=== WORKING DATA ===

-- Opening Marker --

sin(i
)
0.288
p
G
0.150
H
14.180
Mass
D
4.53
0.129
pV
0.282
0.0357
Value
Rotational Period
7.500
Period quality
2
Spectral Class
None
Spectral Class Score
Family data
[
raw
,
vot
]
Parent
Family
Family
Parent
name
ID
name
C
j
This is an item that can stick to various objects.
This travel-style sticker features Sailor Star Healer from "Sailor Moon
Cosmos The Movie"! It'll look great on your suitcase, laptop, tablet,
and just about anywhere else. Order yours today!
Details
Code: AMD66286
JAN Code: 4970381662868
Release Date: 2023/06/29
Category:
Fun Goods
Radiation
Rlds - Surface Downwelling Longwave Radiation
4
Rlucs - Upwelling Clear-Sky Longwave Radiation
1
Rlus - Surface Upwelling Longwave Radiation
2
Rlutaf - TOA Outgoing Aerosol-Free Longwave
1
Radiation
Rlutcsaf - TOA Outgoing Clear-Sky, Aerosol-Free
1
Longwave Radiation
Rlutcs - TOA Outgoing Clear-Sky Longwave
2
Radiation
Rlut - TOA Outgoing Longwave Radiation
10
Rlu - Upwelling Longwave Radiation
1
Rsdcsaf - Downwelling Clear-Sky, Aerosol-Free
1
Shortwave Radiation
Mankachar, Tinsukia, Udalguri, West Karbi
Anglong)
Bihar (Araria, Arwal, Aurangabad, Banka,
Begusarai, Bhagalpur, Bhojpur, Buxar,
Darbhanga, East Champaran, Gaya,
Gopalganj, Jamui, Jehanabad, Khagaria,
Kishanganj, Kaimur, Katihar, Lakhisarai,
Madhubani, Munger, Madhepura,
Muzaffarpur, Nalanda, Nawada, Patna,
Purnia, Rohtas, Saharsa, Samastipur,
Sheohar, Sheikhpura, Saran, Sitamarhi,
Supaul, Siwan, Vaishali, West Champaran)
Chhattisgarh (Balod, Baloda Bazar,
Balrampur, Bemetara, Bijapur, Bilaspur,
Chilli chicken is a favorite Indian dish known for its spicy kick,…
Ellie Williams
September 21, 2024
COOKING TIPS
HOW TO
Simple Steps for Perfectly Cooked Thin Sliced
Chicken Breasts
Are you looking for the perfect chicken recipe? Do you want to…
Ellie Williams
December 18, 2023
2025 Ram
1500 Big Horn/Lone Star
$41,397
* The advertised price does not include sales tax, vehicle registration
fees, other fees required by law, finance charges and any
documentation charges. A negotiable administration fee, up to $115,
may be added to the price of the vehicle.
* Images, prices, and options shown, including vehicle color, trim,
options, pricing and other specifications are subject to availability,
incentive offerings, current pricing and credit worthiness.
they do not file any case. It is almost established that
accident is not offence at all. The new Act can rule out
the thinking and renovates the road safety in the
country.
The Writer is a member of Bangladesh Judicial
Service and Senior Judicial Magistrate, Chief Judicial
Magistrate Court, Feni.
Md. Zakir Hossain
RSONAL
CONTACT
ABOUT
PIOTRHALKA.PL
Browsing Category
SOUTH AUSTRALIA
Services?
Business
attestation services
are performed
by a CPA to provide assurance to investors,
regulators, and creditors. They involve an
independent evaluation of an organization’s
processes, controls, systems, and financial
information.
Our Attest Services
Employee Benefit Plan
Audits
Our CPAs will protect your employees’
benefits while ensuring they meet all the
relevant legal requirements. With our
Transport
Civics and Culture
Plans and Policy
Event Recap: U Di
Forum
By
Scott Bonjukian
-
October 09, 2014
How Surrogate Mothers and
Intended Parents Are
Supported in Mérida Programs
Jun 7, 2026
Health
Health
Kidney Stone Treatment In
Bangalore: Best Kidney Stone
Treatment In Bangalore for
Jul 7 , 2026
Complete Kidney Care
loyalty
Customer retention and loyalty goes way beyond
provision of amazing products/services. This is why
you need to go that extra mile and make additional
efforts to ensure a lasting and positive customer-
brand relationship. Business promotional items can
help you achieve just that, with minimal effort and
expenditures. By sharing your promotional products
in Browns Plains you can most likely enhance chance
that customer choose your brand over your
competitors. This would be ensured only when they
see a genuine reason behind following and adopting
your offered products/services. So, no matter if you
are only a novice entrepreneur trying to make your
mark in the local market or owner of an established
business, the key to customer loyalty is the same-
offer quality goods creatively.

-- Closing Marker --

=== WHAT YOU SHOULD DO ===
Among the records above, a stretch begins at the line containing "Chilli chicken is" and ends at the line containing "Are you looking". Restate that stretch word for word, and nothing else.

=== COMPLETED TASK ===
Chilli chicken is a favorite Indian dish known for its spicy kick,…
Ellie Williams
September 21, 2024
COOKING TIPS
HOW TO
Simple Steps for Perfectly Cooked Thin Sliced
Chicken Breasts
Are you looking for the perfect chicken recipe? Do you want to…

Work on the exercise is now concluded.